[Nancy by Rhoda Broughton]@TWC D-Link book
Nancy

CHAPTER XXXVI
18/19

Clear and cuttingly keen as they are, Roger's eyes do not read my soul aright.
"Are _you_, Nancy ?" "If _you_ are, I am," I reply, with a half-smothered sob.
He makes no rejoinder, and we begin again to walk along homeward, but slowly this time.
"We have made a mistake, perhaps," he says, presently, still speaking with the same slow and ruminating sadness in his tone.

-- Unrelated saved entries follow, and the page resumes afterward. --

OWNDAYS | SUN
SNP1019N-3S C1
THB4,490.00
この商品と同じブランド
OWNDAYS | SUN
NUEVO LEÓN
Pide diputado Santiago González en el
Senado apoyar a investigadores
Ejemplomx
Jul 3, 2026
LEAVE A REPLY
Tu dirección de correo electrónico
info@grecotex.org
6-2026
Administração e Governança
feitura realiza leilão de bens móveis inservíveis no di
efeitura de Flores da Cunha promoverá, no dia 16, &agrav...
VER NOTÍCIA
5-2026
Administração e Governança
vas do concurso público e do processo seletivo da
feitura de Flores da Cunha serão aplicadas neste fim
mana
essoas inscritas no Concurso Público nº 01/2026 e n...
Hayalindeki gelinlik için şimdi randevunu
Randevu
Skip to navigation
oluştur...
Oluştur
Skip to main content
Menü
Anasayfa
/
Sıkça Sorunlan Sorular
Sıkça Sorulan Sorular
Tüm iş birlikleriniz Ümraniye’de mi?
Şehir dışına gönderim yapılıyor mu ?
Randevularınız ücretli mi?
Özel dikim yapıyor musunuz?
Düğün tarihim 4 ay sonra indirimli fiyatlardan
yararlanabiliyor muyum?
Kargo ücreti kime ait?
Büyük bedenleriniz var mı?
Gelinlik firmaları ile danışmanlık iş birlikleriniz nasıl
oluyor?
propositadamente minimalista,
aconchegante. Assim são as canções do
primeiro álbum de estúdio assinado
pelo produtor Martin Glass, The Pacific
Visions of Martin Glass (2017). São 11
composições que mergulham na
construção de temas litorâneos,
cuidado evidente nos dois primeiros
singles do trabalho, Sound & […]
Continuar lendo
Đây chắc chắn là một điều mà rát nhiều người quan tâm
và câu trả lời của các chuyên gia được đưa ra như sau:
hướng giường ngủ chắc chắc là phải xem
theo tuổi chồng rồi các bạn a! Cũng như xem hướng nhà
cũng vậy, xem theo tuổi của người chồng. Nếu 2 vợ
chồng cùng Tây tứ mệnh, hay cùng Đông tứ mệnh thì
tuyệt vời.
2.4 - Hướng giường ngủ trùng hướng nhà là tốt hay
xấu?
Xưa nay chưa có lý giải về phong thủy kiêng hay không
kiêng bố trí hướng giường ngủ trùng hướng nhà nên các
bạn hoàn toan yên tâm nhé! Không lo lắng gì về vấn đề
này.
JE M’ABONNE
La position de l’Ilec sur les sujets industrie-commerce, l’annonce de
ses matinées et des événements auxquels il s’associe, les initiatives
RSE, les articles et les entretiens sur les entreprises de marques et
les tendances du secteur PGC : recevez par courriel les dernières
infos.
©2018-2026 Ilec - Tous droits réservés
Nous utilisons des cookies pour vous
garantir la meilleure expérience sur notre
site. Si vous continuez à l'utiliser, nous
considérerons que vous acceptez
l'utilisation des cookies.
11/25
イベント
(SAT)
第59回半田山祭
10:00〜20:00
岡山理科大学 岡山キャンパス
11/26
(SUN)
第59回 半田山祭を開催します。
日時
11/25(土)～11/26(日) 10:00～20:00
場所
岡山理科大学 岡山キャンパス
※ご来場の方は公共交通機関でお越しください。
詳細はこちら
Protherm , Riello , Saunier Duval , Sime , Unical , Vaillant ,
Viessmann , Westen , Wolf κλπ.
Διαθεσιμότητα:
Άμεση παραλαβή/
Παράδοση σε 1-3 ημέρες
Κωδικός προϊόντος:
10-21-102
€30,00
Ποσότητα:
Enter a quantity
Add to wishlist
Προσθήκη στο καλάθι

"The inscrutable God alone knows why He permits his creatures to mar all their seventy years by one short false step--yes--a _mistake_!" (Ah me! ah me! I always mistrusted those laurestines! They sent me back my brother churlish and embittered, but oh! that in my steadfast Roger they should have worked such a sudden deadly change!) "Is it more a mistake," I cry, bursting out into irrepressible anger, "than it was two hours ago, when I left you at that gate?
You did not seem to think it a mistake _then_--at least you hid it very well, if you did"-- (then going on quickly, seeing that he is about to interrupt me)--"have you been _comparing notes_, pray?
Has _she_ found it a mistake, too ?" "Yes, _that_ she has! Poor soul! God help her!" he answers, compassionately.
Something in the pity of his tone jars frightfully on my strung nerves.
"If God has to help all the poor souls who have made mistakes, He will have his hands full!" I retort, bitterly.
Another silence.

We are drawing near the pleasure-grounds--the great rhododendron belt that shelters the shrubbery from the east wind.
"Nancy," says Roger, again stopping, and facing me too.

This time he does not put his hands on my shoulders; the melancholy is still in his eyes, but there is no longer any harshness.

They repossess their natural kindly benignity.